I assume from experience that it depends on the type and some other factors like traffic/vistiors (like @toreskev already mentioned).

If you (@ op) provide a few more details, then we could get a more detailed answer.
Most important factors I guess is the cms/language used, the amount of plugins and the visitors/traffic.

Edit:
If I recall correctly, that behavior at the user creation is intended. I could think of multiple reasons for that.

Almost all will have Wordpress est. between 4 and 8 Plugins.
Different Themes also.

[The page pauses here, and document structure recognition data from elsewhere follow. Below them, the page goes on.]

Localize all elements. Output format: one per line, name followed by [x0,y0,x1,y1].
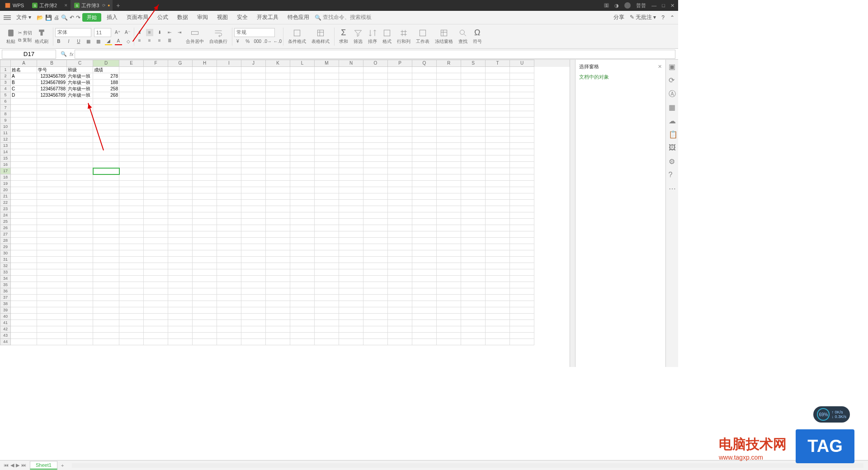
theme-icon[interactable]: ◑ [614,3,619,9]
cell[interactable] [266,339,290,345]
cell[interactable]: 268 [93,92,119,99]
cell[interactable] [217,263,241,269]
cell[interactable] [168,225,193,231]
cell[interactable] [461,86,486,92]
cell[interactable] [461,124,486,130]
indent-increase-icon[interactable]: ⇥ [176,29,183,36]
cell[interactable] [144,276,168,282]
cell[interactable] [37,181,67,187]
cell[interactable] [217,238,241,244]
cell[interactable] [290,200,315,206]
cell[interactable] [241,225,266,231]
cell[interactable] [363,155,388,162]
cell[interactable] [412,174,437,181]
cell[interactable] [168,250,193,257]
cell[interactable] [11,257,37,263]
cell[interactable] [144,92,168,99]
cell[interactable] [93,307,119,314]
cell[interactable] [11,105,37,111]
cell[interactable] [510,193,534,200]
cell[interactable] [339,174,363,181]
cell[interactable] [461,92,486,99]
cell[interactable] [168,187,193,193]
cell[interactable] [11,307,37,314]
cell[interactable] [315,130,339,136]
sort-button[interactable]: 排序 [368,28,377,45]
cell[interactable] [388,92,412,99]
sum-button[interactable]: Σ求和 [339,28,348,45]
cell[interactable] [193,118,217,124]
cell[interactable] [37,238,67,244]
cell[interactable] [437,124,461,130]
cell[interactable] [193,149,217,155]
cell[interactable] [93,276,119,282]
cell[interactable] [193,92,217,99]
cell[interactable] [37,225,67,231]
row-header[interactable]: 24 [0,212,11,219]
cell[interactable] [486,149,510,155]
cell[interactable] [290,206,315,212]
cell[interactable] [290,314,315,320]
cell[interactable] [412,206,437,212]
cell[interactable] [144,244,168,250]
cell[interactable] [144,301,168,307]
cell[interactable] [217,174,241,181]
cell[interactable] [144,238,168,244]
align-left-icon[interactable]: ≡ [136,37,143,44]
cell[interactable] [93,238,119,244]
cell[interactable] [266,130,290,136]
cell[interactable] [241,307,266,314]
cell[interactable] [363,244,388,250]
cell[interactable] [363,149,388,155]
cell[interactable] [67,263,93,269]
cell[interactable] [388,326,412,333]
cell[interactable] [193,174,217,181]
cell[interactable] [388,333,412,339]
tab-security[interactable]: 安全 [233,14,251,21]
cell[interactable] [437,250,461,257]
clipboard-icon[interactable]: 📋 [669,130,676,137]
cell[interactable] [290,238,315,244]
cell[interactable] [119,206,144,212]
cell[interactable] [119,339,144,345]
cell[interactable] [241,200,266,206]
cell[interactable] [266,155,290,162]
cell[interactable] [119,244,144,250]
cell[interactable] [363,86,388,92]
col-header[interactable]: J [241,60,266,67]
cell[interactable] [388,257,412,263]
fill-color-icon[interactable]: ◢ [105,38,112,45]
cell[interactable] [217,339,241,345]
cell[interactable] [266,244,290,250]
cell[interactable] [339,80,363,86]
cell[interactable] [461,307,486,314]
cell[interactable] [217,80,241,86]
cell[interactable] [67,276,93,282]
cell[interactable] [437,263,461,269]
grid-icon[interactable]: ▦ [669,103,676,110]
cell[interactable] [193,155,217,162]
cell[interactable] [486,99,510,105]
cell[interactable] [510,212,534,219]
cell[interactable] [193,136,217,143]
cell[interactable] [266,257,290,263]
cell[interactable] [144,181,168,187]
cell[interactable] [486,288,510,295]
cell[interactable] [11,326,37,333]
cell[interactable] [486,282,510,288]
cell[interactable] [217,168,241,174]
cell[interactable] [168,168,193,174]
cell[interactable] [241,295,266,301]
cell[interactable] [363,162,388,168]
cell[interactable] [168,193,193,200]
cell[interactable] [486,320,510,326]
cell[interactable] [461,314,486,320]
row-header[interactable]: 32 [0,263,11,269]
cell[interactable] [144,219,168,225]
cell[interactable] [193,162,217,168]
cell[interactable] [290,219,315,225]
cell[interactable] [339,162,363,168]
cell[interactable] [11,149,37,155]
tab-special[interactable]: 特色应用 [284,14,313,21]
cell[interactable] [486,219,510,225]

Not just standard 20, 21.
Normal traffic, not extreme.

@DrCarsonBeckett What if you have both domain1.com and domain1.net with two different sites.
Could you tell me some reasons why you should not have “/home/dom.com” and “dom.com” as user?

The location of the website within the directory structure of /home has no impact on website performance or efficiency, if that is what you were asking.

Wordpress is a resource hog. Big time. You should still be able to run quite a few sites reasonably well, but the problem is that it is so easy for someone to run a bunch of bogus, inefficient, resource hogging plugins that will suck your system dry that it’s bound to end up causing issues eventually.

Are you going to be running all of them yourself or are you going to have different people doing their own thing in each one?

Reason I ask: If you’re doing them all, then go for broke. You will will know when you start to hit your limits.

If it’s going to be others doing their own thing, I would set each VS up with limits so that you’ll know pretty soon who is going to be sucking up all your resources. They’ll start complaining about hitting their limits.

I would actually try to prevent a dot in a username too, but that’s just my guess why it’s not used.
If two users would use the same domain name, but with a different tld then I guess another separator like a number will be added to the name.

In my own experience: I reserve 2GB RAM for the system, so left 14GB RAM If that WP are “normal” with 3000 - 10,000 visitors per month I think you can calculate 1GB per WP site and 2GB per WooCommerce site, BUT like the other guy said: WP is a RAM gobbler… I have a stupid site with TWO pages and almost zero traffic doing 14K queries to the DB per day…
But my advice is: add WP one by one and check stats for some days.

This topic was automatically closed 60 days after the last reply. New replies are no longer allowed.